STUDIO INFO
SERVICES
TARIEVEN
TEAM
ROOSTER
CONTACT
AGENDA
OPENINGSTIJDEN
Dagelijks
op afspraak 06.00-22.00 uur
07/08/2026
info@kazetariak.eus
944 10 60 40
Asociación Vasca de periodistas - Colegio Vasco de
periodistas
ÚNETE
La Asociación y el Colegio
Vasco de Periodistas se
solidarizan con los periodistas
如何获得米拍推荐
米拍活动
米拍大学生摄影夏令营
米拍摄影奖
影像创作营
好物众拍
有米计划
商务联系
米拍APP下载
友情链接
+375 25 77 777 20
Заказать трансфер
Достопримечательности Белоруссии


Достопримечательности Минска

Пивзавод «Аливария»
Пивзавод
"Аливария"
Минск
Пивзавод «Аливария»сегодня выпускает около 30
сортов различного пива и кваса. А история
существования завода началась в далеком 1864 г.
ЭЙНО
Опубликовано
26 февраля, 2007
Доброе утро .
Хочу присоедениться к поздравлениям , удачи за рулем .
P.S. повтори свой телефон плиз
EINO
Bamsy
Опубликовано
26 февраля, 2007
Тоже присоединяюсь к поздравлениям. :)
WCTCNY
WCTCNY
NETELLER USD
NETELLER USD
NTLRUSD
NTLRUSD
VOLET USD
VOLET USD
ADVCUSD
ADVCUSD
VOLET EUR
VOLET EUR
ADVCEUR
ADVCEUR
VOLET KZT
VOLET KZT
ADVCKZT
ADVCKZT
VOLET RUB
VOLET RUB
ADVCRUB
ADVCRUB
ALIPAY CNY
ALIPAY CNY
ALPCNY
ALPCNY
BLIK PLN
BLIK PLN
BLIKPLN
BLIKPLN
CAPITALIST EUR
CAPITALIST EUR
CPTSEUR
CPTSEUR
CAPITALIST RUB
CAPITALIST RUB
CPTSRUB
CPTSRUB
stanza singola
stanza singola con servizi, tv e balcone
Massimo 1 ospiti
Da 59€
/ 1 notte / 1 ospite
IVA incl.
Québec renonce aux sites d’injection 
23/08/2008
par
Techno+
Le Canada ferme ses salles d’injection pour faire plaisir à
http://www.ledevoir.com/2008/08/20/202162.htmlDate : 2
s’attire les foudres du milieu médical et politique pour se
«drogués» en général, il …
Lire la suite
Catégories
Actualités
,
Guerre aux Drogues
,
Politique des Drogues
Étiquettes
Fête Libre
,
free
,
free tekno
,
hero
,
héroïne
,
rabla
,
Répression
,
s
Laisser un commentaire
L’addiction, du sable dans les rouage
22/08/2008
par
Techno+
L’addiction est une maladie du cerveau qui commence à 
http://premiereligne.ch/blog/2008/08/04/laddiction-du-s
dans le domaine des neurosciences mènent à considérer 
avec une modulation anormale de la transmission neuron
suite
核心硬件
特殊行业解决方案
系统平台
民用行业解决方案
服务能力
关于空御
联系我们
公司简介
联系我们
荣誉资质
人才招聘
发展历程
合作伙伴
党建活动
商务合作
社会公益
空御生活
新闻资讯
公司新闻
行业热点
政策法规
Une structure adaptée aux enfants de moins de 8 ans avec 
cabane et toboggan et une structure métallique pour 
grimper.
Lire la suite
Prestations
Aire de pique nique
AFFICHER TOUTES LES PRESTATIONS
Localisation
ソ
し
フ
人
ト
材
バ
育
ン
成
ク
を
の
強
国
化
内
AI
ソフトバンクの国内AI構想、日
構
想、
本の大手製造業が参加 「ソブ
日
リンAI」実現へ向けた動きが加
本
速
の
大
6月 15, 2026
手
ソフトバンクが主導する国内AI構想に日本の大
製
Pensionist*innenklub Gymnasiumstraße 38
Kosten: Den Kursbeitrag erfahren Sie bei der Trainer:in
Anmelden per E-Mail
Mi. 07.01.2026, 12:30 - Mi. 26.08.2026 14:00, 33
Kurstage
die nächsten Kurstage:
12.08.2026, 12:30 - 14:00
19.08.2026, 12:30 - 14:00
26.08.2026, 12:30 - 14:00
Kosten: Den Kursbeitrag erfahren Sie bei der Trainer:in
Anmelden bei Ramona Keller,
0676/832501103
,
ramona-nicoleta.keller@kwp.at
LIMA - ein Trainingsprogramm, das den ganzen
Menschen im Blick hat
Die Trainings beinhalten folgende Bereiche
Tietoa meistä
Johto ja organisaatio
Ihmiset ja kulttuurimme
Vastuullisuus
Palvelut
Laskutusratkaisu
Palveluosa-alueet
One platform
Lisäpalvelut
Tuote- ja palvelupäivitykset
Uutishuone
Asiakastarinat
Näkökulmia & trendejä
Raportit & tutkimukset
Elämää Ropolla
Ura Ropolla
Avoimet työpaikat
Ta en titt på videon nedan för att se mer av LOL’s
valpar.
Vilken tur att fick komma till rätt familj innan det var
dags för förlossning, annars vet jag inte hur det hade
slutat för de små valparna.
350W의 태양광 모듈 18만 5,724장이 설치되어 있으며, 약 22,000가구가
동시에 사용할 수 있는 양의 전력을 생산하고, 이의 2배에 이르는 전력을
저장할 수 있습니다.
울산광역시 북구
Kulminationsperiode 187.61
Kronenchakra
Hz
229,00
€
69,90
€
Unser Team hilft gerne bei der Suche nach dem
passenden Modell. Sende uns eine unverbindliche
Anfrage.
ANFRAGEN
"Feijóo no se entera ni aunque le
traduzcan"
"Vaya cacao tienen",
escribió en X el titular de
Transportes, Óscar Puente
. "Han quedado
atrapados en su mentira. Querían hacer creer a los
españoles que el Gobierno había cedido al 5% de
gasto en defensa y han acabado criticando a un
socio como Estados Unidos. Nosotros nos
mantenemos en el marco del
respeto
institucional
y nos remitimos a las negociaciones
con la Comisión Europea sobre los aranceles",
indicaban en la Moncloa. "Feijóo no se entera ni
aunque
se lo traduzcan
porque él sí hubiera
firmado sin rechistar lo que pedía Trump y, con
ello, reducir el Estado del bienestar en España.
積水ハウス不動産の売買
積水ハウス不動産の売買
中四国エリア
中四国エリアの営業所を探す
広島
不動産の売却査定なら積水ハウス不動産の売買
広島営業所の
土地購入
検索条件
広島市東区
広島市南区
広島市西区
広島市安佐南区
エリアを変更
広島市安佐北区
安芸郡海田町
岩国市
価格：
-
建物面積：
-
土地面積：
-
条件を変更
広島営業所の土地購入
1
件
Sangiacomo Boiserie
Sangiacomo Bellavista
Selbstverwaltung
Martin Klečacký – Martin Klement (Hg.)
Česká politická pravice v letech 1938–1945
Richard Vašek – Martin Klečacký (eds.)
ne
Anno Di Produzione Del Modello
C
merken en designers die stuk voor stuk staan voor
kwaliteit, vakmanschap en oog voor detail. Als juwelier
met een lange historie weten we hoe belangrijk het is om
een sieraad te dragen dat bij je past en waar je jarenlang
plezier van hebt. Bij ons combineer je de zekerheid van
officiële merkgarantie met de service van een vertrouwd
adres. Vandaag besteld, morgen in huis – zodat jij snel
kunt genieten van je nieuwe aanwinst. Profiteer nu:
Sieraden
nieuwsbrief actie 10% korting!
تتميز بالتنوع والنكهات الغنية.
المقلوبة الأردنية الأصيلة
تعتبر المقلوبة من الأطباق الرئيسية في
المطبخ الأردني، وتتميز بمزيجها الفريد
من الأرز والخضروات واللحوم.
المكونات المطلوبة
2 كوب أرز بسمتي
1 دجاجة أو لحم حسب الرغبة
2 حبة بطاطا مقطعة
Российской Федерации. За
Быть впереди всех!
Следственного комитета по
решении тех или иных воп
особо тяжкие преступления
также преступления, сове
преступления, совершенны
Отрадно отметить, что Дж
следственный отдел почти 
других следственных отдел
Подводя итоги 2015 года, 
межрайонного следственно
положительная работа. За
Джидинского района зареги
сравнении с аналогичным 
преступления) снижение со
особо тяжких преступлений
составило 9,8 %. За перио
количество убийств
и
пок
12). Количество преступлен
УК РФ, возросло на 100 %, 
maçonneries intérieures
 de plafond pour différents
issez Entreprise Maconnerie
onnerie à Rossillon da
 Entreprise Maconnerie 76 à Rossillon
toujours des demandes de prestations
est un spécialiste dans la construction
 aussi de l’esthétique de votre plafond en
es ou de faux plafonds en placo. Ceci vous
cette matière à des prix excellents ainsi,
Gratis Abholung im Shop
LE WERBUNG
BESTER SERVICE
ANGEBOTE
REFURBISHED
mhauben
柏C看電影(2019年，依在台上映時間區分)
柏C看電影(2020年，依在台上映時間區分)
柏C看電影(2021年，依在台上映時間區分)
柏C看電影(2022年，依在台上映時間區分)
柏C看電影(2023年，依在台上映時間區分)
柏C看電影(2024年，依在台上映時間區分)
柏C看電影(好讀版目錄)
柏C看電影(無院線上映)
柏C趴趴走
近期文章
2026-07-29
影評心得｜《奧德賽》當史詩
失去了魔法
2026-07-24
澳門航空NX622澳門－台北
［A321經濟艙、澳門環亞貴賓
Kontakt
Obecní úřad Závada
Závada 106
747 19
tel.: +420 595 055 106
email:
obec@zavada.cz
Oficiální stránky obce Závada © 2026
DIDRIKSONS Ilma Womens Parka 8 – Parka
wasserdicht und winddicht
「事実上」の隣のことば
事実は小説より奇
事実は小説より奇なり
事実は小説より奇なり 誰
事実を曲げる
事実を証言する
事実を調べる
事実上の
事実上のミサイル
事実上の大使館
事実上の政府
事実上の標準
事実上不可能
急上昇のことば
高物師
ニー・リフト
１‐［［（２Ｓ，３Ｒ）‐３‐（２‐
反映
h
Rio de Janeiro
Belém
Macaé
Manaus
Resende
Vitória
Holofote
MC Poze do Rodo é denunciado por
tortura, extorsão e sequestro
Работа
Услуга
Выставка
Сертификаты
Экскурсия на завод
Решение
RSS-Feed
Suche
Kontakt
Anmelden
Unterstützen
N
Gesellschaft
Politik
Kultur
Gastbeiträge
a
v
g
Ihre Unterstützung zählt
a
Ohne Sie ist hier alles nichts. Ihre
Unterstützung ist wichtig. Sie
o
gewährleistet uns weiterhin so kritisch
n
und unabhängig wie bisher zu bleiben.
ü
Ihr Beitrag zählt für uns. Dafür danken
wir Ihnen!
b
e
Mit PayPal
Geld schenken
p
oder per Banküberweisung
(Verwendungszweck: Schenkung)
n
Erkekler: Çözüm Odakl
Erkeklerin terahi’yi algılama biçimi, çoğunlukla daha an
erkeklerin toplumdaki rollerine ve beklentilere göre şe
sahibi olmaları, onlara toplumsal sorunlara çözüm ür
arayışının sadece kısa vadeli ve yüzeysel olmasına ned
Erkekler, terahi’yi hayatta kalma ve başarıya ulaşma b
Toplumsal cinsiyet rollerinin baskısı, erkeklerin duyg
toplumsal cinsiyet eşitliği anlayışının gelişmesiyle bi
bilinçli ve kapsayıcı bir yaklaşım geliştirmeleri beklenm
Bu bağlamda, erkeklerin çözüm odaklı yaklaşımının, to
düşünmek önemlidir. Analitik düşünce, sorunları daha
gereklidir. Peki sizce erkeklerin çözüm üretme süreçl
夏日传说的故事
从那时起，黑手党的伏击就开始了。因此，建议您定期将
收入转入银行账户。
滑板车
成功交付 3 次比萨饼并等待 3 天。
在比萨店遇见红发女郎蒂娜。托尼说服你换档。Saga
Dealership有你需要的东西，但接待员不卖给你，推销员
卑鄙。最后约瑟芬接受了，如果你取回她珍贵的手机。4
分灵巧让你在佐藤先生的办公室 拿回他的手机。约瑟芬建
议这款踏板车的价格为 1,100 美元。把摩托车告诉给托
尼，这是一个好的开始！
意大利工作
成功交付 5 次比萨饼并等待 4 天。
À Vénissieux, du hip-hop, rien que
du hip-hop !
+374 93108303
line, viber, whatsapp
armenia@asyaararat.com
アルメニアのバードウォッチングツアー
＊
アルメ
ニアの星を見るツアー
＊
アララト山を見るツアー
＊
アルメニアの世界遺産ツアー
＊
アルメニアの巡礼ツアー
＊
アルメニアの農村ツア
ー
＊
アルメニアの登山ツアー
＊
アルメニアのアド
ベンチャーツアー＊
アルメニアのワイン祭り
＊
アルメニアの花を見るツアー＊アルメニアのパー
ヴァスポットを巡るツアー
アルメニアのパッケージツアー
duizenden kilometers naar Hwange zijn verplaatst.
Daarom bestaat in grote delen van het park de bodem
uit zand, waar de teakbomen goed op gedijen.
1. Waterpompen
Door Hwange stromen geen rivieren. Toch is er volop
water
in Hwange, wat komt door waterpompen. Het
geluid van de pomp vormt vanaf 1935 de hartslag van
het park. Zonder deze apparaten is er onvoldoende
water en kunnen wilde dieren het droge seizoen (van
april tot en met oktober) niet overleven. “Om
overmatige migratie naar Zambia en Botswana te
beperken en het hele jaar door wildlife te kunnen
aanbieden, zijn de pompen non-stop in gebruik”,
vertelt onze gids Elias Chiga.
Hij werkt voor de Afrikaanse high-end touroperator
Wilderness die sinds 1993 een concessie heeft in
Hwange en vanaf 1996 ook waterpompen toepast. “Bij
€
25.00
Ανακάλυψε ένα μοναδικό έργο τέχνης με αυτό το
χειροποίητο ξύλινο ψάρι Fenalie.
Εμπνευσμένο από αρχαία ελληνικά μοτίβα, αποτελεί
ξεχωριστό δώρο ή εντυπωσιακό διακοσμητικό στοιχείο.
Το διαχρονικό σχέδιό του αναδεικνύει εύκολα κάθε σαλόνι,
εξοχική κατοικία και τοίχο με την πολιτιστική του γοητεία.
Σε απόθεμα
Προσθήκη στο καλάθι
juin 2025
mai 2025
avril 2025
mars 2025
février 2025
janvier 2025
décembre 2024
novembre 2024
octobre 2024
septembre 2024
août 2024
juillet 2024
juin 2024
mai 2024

- [Assignment] Print again the lines of the entries above that fall between the line holding "Le Canada ferme" and the line holding "Pensionist*innenklub Gymnasiumstraße 38", inclusive, exactly as they stand.

- [Final answer]
Le Canada ferme ses salles d’injection pour faire plaisir à
http://www.ledevoir.com/2008/08/20/202162.htmlDate : 2
s’attire les foudres du milieu médical et politique pour se
«drogués» en général, il …
Lire la suite
Catégories
Actualités
,
Guerre aux Drogues
,
Politique des Drogues
Étiquettes
Fête Libre
,
free
,
free tekno
,
hero
,
héroïne
,
rabla
,
Répression
,
s
Laisser un commentaire
L’addiction, du sable dans les rouage
22/08/2008
par
Techno+
L’addiction est une maladie du cerveau qui commence à 
http://premiereligne.ch/blog/2008/08/04/laddiction-du-s
dans le domaine des neurosciences mènent à considérer 
avec une modulation anormale de la transmission neuron
suite
核心硬件
特殊行业解决方案
系统平台
民用行业解决方案
服务能力
关于空御
联系我们
公司简介
联系我们
荣誉资质
人才招聘
发展历程
合作伙伴
党建活动
商务合作
社会公益
空御生活
新闻资讯
公司新闻
行业热点
政策法规
Une structure adaptée aux enfants de moins de 8 ans avec 
cabane et toboggan et une structure métallique pour 
grimper.
Lire la suite
Prestations
Aire de pique nique
AFFICHER TOUTES LES PRESTATIONS
Localisation
ソ
し
フ
人
ト
材
バ
育
ン
成
ク
を
の
強
国
化
内
AI
ソフトバンクの国内AI構想、日
構
想、
本の大手製造業が参加 「ソブ
日
リンAI」実現へ向けた動きが加
本
速
の
大
6月 15, 2026
手
ソフトバンクが主導する国内AI構想に日本の大
製
Pensionist*innenklub Gymnasiumstraße 38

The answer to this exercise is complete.